The Banaquit is known for its ability to adjust remarkably to human environments. It often visits gardens and may become very tame. Its nickname, the sugar bird, comes from its affinity for bowls or bird feeders stocked with granular sugar, a common method of attracting these birds. The Bananaquit builds a spherical lined nest with a side entrance hole, laying up to three eggs, which are incubated solely by the female. It may also build its nest in man-made objects, such as lampshades and garden trellises. The birds breed all year regardless of season and build new nests throughout the year.

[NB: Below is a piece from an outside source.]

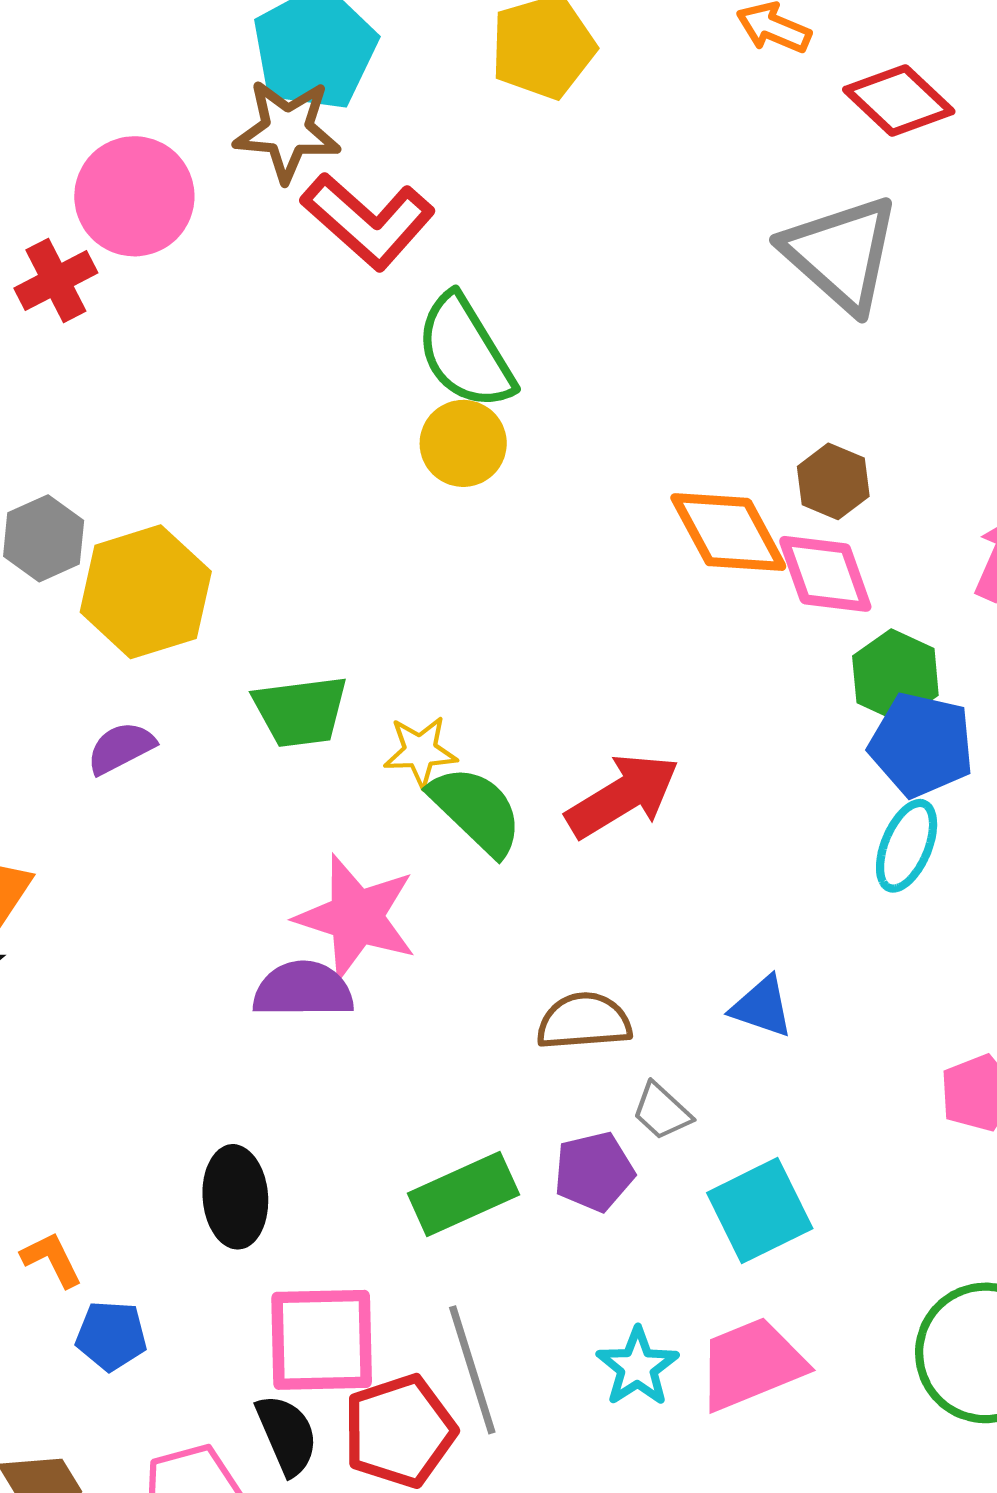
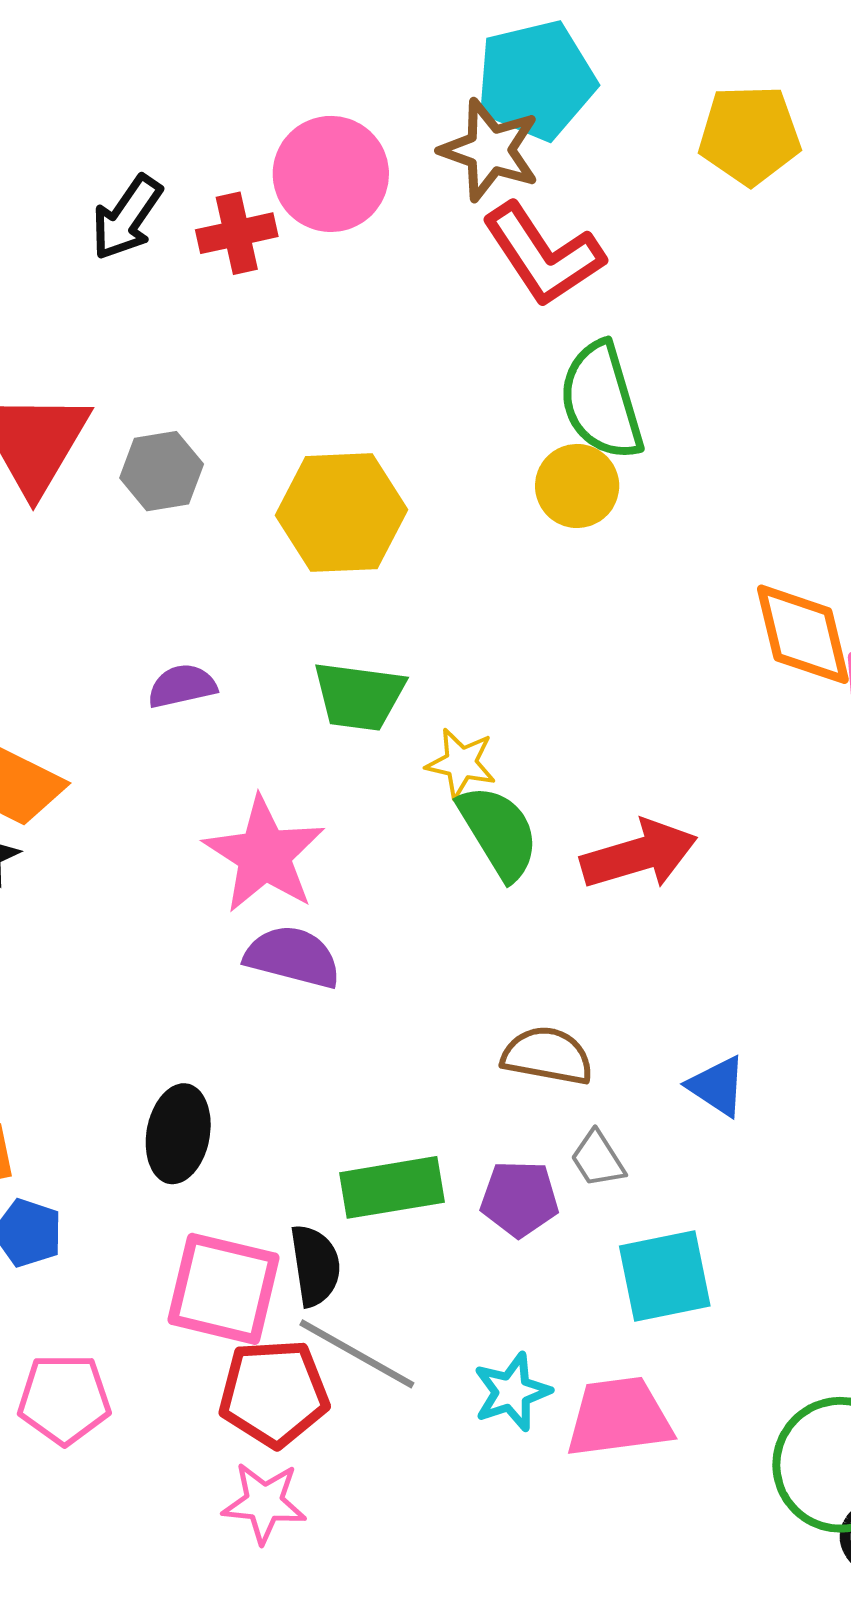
yellow hexagon: (146, 592) -> (341, 513), moved
pink star: (356, 917) -> (264, 855), moved
gray line: (472, 1370) -> (357, 1354), turned -58
black semicircle: (287, 1435) -> (315, 1265), moved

Bananaquit in its nest. Osa Peninsula,Costa Rica
It is resident in tropical South America north to southern Mexico and the Caribbean. It is found throughout the West Indies, except Cuba. Birds from the Bahamas are rare visitors to Florida.It is particularly prevalent on Aruba, Bonaire and Curaçao and also the most popular species of bird on the islands.
It occurs in a wide range of open to semi-open habitats, including gardens and parks, but it is rare or absent in deserts, dense forests (e.g. large parts of the Amazon Rainforest) and at altitudes above 2,000 metres (6,600 ft).